I had no idea that former Paris Review editor and sports journalist, George Plimpton, was the spokesperson for Intellivision back in the early 80s. I can’t help but read some irony into his endorsement of Intellivision’s “most exciting visual effect”…
Anyway, Random House published an oral biography of Plimpton last month that was recently featured in the NY Times Book Review. It seems the editors of the book gathered 200 of Plimpton’s friends, acquaintances and associates to recount stories and impressions of George.
There have been several welcomed additions to Berlin’s retail offerings in the past couple of weeks. One is the Image Mouvement video art space and DVD shop on Oranienbergerstrasse; another is the international magazine boutique Do You Read Me? Their website features highlights from current issues of some of the magazines they stock (and employs a familiar blog template).
Always a fall highlight for me, the New York Art Book Fair opens tonight and runs through the weekend. Looks like both the fair and the conference will feature a solid roster of participants. Sad to miss this.
A new addition to the Historical Fiction Press catalogue. Eriko Miyagawa’s casting photos from the Kite Runner, a film she worked on over a year ago. The photos feature faces of ethnic minorities from the Western Chinese province of Xinjiang. When we saw the photos, we were amazed by the diversity of ethnicities, ages and expressions.

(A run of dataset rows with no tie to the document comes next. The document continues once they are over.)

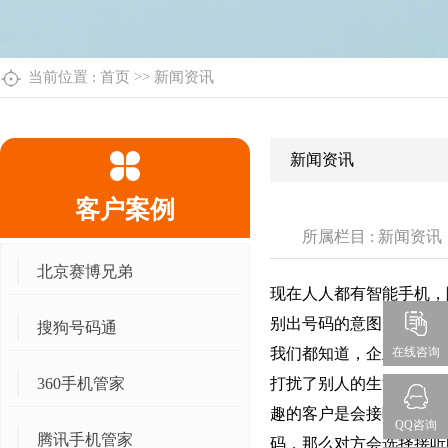
当前位置 :
首页
>>
新闻资讯
新闻资讯
客户案例
所属栏目 : 新闻资讯
北京赛博兄弟
现在人人都有智能手机，
别出号码的意图，这个功
搜狗号码通
我们都知道，企业号码打
在线咨询
360手机管家
打扰了别人的生活，那么
趣的客户是会接听的，当
QQ咨询
腾讯手机管家
码，那么对方会选择接听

Saddened to read that David Foster Wallace was found dead on Friday, an apparent suicide. I first encountered his writing during my freshman year at Kenyon and immediately became a dedicated fan. I recall reading his collection of short stories, The Girl With Curious Hair, a minimum of three times that year. It was my first in encounter with a writer who spoke in terms both erudite and accessible, humorous and heartbreaking. Ten years later, Wallace came to Kenyon to deliver a commencement address to the graduating class. A quote from that speech:
Probably the most dangerous thing about an academic education—least in my own case—is that it enables my tendency to over-intellectualize stuff, to get lost in abstract argument inside my head, instead of simply paying attention to what is going on right in front of me, paying attention to what is going on inside me. … I have come gradually to understand that the liberal arts cliché about teaching you how to think is actually shorthand for a much deeper, more serious idea: learning how to think really means learning how to exercise some control over how and what you think. It means being conscious and aware enough to choose what you pay attention to and to choose how you construct meaning from experience. Because if you cannot exercise this kind of choice in adult life, you will be totally hosed. Think of the old cliché about quote the mind being an excellent servant but a terrible master.
This, like many clichés, so lame and unexciting on the surface, actually expresses a great and terrible truth. It is not the least bit coincidental that adults who commit suicide with firearms almost always shoot themselves in: the head. They shoot the terrible master. And the truth is that most of these suicides are actually dead long before they pull the trigger.
And I submit that this is what the real, no bullshit value of your liberal arts education is supposed to be about: how to keep from going through your comfortable, prosperous, respectable adult life dead, unconscious, a slave to your head and to your natural default setting of being uniquely, completely, imperially alone day in and day out.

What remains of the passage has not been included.